Two subgroups $N,H$ if $N\trianglelefteq G$ and $NH\trianglelefteq G$ does that imply $H\trianglelefteq G$? If not give counter example

Question

If $N\trianglelefteq G$ and $H\leq G$, such that $NH \trianglelefteq G$ is it true that $H\trianglelefteq G$?

I guess it is true but am not sure, we know for any $x$ we have $$NH = x^{-1}NHx = x^{-1}Nxx^{-1}Hx = N x^{-1}Hx$$ But that does not mean we can cancel $N$ since it could be the case where $n_1h_1 = n_2 x^{-1}h_2x\Rightarrow n_2^{-1}n_1 h_1 = x^{-1}h_2x$ am not sure how to complete.

Thanks.

Answer 1

The next smallest example is one where $N,H,NH,G$ are all distinct subgroups of $G$.

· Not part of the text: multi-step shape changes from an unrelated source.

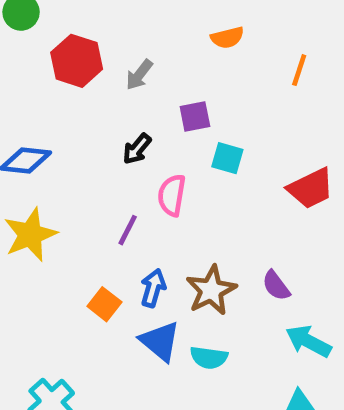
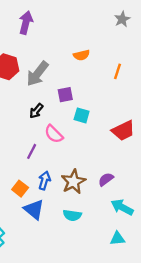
gray arrow: (139, 75) -> (37, 74), size x1.6
pink semicircle: (172, 195) -> (54, 134), turned -54
purple semicircle: (276, 286) -> (106, 179), turned 91
blue triangle: (160, 341) -> (34, 209), moved

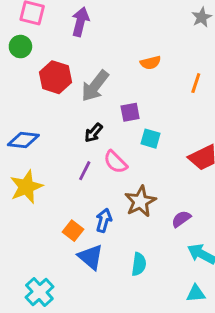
purple line: (32, 151) -> (85, 171), moved
brown star: (73, 182) -> (140, 201), moved
cyan semicircle: (72, 215) -> (139, 264), turned -90

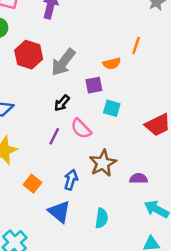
orange semicircle: (151, 63) -> (112, 63), moved
orange line: (196, 83) -> (136, 46), moved
purple semicircle: (181, 219) -> (139, 179), turned 36
orange square: (73, 231) -> (32, 184), moved

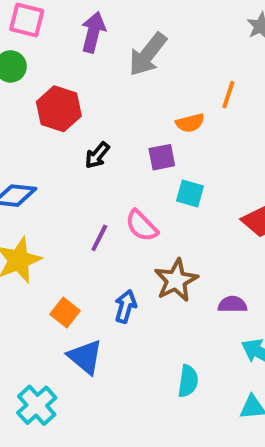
gray arrow: (63, 62) -> (148, 54), moved
black arrow: (62, 103) -> (97, 155), moved
blue triangle: (59, 212) -> (85, 357), moved
cyan semicircle: (102, 218) -> (188, 381), moved

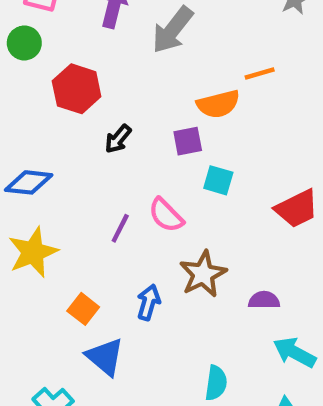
orange line: (228, 95) -> (260, 74), turned 56
orange semicircle: (190, 123) -> (218, 104), size x1.4

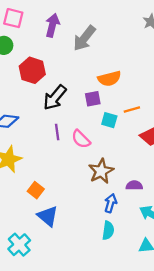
orange line: (260, 74) -> (132, 109), moved
black arrow: (118, 139) -> (55, 98), size x1.6
purple line: (120, 228) -> (57, 132), moved, turned -35
blue arrow: (149, 302) -> (111, 203), moved

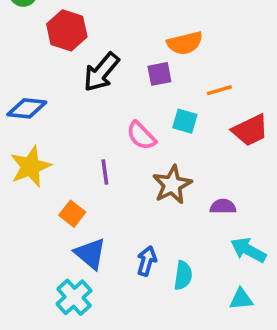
cyan square: (109, 120) -> (185, 121), moved
purple line: (57, 132) -> (105, 172), moved
blue arrow: (111, 203) -> (147, 261), moved
cyan cross: (19, 245) -> (74, 297), moved

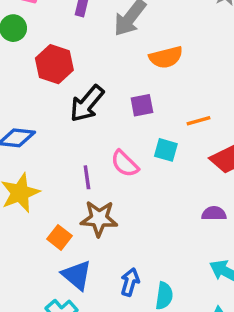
orange semicircle: (185, 43) -> (166, 57), moved
purple line: (105, 172) -> (87, 177), moved
brown star: (172, 185) -> (99, 219), moved, turned 30
purple semicircle: (223, 206) -> (214, 213), moved

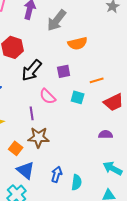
pink semicircle: (125, 164) -> (48, 96), moved

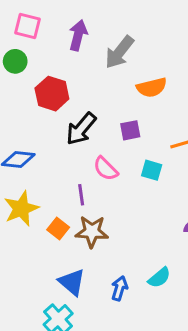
orange square: (16, 148) -> (58, 228), moved
cyan semicircle: (77, 182) -> (159, 278), moved, turned 42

Consider $G=D_{2\cdot 4}=\langle r,\bar{r}\mid r^4=r\bar{r}r\bar{r}=\bar{r}^2=1\rangle$ the dihedral group of order $8$. Let $N=\{1,r^2\}$, $H=\{1,\bar{r}\}$. Then it is easy to check:

• $N\lhd G$;
• $H<G$ is not normal;
• $NH\lhd G$.

Answer 2

As suggested by @user10354138, we take $S_3=\{1,(12),(13),(23),(123),(132)\}$ then $\langle(123)\rangle \langle (12)\rangle = S_3 \trianglelefteq S_3$ but $\langle (12)\rangle$ not normal.